DIFFRACTION TRANSMUTATOIRES

Exposition OBJETS SON / du 18 au 24 Nov / Palais Abdellia

DIFFRACTION TRANSMUTATOIRES

Horia Cosmin Samoïla (Roumanie) & Marie Christine Driesen (France)

Installation

À la frontière de la science et de la para-science, Diffractions Transmutatoires, révèle dans un de ses modules, la vie secrète d’une plante et ses interactions subtiles avec le monde environnant. Cette installation, fruit des travaux menés depuis 2006 par les artistes Horia Cosmin Samoïla et Marie-Christine Driesen, requestionne la notion de « perception primaire » développée par Cleve Baxter dans les années 1960.

Processus

Trois modules distincts mais complémentaires, articulent à travers une permutation d’espaces, une communication subtile. Ensemble, ces modules participent à la préfiguration d’un panorama spectral global, se posant comme des balises.

Le premier module se réfère, aux communications de type « non-local », de nature télépathique, entre des systèmes biologiques ou psychiques. Il questionne l’hypothèse d’une réalité parallèle au spectre électromagnétique entropique, et suggère un mode opératoire qui s’en affranchit. Une plante retraduit ses variations biologiques, ou émotives en lumière colorée à travers un système de captation de ses fluctuations électriques internes. Ces couleurs sont ensuite retransformées en son. Un écran au mur laisse transparaître ce qu’il se passe au à l’intérieur de la structure, espace de transition, où la transformation de la lumière en son s’opère.

Le second module pose la question de l’imbrication de l’environnement électromagnétique naturel et de l’environnement électromagnétique d’origine artificiel. Un panneau solaire alimente un moniteur. Selon le degré d’ensoleillement cet écran laisse apparaître un brouillard de lumière à travers ses cristaux liquides. Une constellation de électroaimants, placés à l’arrière du moniteur, viennent ici capturer à distance, les les interférences internes de l’appareil, lorsque les condensateurs et composants électroniques se chargent ou laissent circuler l’énergie. A leur tour ces « interférences », issues initialement de l’activité solaire, participent à la diffusion sonore globale.
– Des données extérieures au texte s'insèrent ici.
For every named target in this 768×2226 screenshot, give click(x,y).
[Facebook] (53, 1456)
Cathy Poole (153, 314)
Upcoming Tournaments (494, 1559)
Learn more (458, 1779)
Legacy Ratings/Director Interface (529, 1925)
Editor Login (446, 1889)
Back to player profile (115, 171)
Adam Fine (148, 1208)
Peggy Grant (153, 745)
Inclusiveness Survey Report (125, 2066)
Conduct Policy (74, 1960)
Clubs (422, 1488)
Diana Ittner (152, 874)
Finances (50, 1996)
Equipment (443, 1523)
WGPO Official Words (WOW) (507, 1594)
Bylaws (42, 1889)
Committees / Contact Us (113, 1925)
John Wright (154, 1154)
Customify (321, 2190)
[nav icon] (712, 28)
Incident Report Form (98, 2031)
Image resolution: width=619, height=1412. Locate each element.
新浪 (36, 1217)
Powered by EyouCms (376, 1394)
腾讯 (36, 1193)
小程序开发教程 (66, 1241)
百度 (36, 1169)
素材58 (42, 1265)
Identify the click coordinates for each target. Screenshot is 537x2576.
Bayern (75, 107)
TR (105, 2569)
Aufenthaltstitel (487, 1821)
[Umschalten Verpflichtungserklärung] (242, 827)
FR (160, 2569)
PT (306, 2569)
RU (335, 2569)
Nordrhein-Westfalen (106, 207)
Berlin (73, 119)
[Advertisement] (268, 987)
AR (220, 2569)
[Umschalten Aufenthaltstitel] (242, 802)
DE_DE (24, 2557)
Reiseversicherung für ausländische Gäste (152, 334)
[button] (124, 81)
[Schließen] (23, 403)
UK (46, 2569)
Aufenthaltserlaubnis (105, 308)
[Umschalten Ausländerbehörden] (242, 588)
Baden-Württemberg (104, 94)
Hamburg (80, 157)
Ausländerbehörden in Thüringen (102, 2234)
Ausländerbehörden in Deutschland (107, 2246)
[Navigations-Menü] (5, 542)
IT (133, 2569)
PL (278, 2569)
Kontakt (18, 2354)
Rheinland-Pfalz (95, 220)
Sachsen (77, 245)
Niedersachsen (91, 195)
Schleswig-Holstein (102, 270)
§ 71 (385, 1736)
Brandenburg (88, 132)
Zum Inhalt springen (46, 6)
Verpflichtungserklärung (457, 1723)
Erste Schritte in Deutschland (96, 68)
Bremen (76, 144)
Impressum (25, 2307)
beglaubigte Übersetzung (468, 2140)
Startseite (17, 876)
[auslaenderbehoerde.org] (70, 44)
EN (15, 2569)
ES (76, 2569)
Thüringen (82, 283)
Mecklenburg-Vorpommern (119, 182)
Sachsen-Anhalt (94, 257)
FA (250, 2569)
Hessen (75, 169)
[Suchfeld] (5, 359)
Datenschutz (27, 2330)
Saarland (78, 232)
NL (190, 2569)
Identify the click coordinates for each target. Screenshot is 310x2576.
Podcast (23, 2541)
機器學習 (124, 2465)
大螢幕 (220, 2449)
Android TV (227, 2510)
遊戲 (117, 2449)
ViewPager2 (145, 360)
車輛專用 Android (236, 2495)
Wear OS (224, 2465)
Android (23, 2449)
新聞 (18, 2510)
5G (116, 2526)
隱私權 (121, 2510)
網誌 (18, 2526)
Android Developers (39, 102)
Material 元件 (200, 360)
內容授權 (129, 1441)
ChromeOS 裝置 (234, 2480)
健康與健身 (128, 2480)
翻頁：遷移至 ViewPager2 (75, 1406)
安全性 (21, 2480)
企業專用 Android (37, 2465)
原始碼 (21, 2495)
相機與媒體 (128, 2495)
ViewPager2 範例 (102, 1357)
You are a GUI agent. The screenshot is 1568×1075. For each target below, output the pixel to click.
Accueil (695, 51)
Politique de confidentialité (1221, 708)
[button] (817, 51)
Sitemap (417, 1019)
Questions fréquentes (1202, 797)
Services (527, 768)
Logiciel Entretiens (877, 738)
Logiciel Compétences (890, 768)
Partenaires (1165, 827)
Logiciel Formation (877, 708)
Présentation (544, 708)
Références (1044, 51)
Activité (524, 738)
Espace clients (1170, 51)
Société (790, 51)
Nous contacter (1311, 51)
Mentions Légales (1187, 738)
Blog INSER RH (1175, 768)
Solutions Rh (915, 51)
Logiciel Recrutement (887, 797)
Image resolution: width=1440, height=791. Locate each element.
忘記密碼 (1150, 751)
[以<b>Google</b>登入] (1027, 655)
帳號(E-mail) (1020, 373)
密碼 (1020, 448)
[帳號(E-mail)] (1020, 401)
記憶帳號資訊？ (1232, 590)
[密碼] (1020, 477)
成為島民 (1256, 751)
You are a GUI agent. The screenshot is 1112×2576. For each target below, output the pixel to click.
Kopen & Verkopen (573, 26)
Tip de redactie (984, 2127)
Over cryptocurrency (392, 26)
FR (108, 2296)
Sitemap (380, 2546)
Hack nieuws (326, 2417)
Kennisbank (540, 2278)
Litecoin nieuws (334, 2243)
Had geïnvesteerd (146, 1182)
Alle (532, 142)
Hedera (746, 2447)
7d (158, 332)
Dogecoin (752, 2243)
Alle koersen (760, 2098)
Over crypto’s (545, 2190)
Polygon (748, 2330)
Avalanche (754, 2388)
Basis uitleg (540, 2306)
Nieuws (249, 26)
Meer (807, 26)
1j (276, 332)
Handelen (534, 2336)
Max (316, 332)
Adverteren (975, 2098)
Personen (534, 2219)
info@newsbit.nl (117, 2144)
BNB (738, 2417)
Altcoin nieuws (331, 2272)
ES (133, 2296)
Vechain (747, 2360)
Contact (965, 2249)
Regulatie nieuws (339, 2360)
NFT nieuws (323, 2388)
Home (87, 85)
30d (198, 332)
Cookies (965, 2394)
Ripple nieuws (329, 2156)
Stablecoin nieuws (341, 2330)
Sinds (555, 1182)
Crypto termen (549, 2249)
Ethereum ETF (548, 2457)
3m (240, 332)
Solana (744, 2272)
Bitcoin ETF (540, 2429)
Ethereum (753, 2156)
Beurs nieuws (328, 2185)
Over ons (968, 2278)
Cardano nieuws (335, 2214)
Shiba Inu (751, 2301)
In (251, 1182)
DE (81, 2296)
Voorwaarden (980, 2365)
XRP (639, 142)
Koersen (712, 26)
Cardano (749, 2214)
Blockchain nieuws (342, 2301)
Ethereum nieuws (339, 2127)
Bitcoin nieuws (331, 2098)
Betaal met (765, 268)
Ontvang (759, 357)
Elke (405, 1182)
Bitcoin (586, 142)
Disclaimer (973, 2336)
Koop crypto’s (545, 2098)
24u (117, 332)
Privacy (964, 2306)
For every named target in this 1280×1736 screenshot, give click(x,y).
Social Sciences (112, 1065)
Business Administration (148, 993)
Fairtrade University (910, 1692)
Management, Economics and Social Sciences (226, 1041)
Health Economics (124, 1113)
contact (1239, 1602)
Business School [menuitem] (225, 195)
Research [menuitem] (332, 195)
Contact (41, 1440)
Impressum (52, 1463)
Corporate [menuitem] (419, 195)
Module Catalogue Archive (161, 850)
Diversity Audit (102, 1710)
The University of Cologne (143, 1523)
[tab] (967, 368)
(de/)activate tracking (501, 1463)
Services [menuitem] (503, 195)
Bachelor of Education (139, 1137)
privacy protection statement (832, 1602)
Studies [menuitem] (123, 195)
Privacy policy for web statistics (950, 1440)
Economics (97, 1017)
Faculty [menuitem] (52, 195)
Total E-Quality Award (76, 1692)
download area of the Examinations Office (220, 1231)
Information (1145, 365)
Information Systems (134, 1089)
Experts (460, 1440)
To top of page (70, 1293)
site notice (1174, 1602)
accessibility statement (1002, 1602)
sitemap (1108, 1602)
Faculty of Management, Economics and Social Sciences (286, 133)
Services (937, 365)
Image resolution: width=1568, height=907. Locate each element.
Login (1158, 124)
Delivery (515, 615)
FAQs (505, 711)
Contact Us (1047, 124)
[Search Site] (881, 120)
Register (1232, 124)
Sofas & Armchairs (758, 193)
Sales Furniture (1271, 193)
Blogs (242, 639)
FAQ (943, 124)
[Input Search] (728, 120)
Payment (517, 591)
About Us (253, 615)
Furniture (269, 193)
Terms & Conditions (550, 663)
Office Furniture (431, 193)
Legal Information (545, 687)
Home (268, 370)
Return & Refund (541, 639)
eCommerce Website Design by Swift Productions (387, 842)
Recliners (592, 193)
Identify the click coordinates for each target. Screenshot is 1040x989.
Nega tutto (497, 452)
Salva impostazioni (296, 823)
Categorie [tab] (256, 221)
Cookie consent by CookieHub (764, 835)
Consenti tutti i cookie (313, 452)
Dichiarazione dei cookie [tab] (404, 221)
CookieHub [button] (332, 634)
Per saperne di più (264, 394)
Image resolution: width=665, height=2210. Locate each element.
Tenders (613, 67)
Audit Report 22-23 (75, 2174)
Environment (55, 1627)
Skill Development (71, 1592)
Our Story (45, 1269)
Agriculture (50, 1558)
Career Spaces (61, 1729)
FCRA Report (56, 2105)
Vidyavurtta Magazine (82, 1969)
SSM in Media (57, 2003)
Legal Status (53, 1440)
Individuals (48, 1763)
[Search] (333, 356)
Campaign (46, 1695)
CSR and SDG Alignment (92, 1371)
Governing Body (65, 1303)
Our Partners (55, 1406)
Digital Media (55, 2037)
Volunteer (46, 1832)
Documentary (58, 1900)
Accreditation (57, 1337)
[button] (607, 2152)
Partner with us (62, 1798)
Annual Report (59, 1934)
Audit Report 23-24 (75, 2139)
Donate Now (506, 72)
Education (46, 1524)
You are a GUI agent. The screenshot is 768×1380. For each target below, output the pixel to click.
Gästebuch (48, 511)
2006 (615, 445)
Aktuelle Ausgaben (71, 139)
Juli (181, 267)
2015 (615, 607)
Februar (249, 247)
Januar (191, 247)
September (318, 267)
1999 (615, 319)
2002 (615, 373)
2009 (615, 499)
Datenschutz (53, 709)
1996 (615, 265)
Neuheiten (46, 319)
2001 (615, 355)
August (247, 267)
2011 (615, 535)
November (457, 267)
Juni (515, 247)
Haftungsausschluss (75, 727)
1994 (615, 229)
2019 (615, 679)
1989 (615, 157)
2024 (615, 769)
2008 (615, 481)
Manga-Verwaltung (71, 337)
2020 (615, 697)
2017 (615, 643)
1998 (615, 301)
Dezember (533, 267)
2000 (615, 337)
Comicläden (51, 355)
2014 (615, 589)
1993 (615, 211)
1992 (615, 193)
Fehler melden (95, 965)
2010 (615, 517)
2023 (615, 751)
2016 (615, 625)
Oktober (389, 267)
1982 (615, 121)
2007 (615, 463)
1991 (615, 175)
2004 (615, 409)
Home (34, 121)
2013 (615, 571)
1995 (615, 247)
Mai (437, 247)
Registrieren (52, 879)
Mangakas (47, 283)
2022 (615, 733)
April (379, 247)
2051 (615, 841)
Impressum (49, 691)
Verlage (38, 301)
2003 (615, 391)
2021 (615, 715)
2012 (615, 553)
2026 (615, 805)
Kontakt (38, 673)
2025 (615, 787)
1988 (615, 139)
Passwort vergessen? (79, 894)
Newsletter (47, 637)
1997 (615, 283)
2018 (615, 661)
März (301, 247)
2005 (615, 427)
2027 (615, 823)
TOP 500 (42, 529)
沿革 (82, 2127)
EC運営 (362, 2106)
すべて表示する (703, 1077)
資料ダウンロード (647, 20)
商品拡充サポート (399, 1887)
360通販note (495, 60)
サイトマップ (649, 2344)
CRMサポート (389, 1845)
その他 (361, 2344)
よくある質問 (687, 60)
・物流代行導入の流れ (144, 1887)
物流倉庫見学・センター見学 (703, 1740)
Le troisième module, est placé dans une antichambre obscure, un espace analogue à celui de l’expérience de Shrodinger. Il répond au premier espace et à l’espace de la rue. Il contient un dispositif de détection des radionucléides et un stroboscope. A chaque désintégration atomique dans cet espace, le dispositif transforme cette désintégration en un flash de lumière aveuglant. Cet élément questionne l’usage actuel de l’énergie nucléaire sur le plan civil et militaire. Il interroge aussi la matière et l’énergie sur un plan métaphysique. Ainsi, l’atome instable car sur-matérialisé, s’effondre sur lui même, chute et se transforme ici en une fulgurante lumière. Les flashes aléatoires de lumière, interfèrent à leur tour sur la perception photonique de la plante et sur la glande pinéale de l’observateur.

 

Horia Cosmin Samoïla, né en 1975 à Bucarest, Roumanie. Marie Christine Driesen, née en 1970, à Cagnes-sur-Mer, France.

Horia Cosmin Samoïla est le fondateur du GhostLab en 2003. Le GhostLab est conçu comme un laboratoire d’exploration des Paysages Electromagnétiques et de Limites Cognitives. En collaboration avec Marie-Christine Driesen, les artistes plasticiens on développé de nombreux dispositifs évoluant dans des territorialités intermédiaires, aux frontières des arts des sciences et des para-sciences.